* YOUR GOAL *
Records follow. Select each line holding "Hensel".

* ENTRIES SUPPLIED *
<<<<
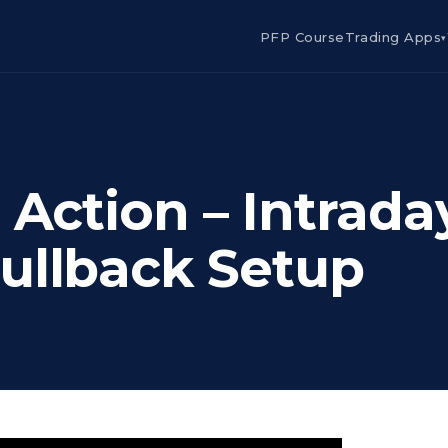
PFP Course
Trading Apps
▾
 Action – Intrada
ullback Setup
>>>>
<<<<
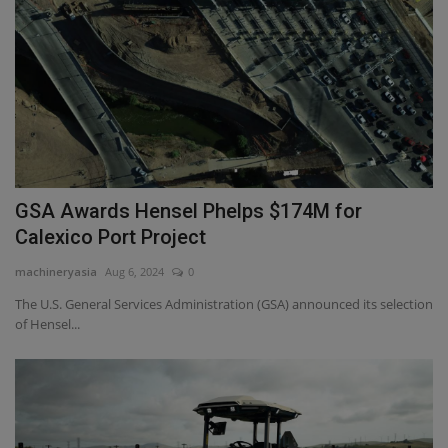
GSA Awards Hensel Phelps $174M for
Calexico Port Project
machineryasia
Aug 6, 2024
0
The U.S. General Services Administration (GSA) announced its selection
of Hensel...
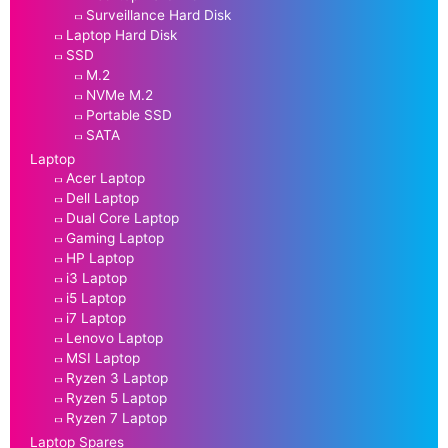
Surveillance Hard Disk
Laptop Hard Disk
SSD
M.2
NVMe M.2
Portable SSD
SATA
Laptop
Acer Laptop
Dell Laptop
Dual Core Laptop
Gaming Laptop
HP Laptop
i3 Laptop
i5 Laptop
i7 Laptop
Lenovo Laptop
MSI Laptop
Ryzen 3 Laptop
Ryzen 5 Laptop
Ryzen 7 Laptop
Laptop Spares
>>>>
* RESULT OF THIS TASK *
GSA Awards Hensel Phelps $174M for
of Hensel...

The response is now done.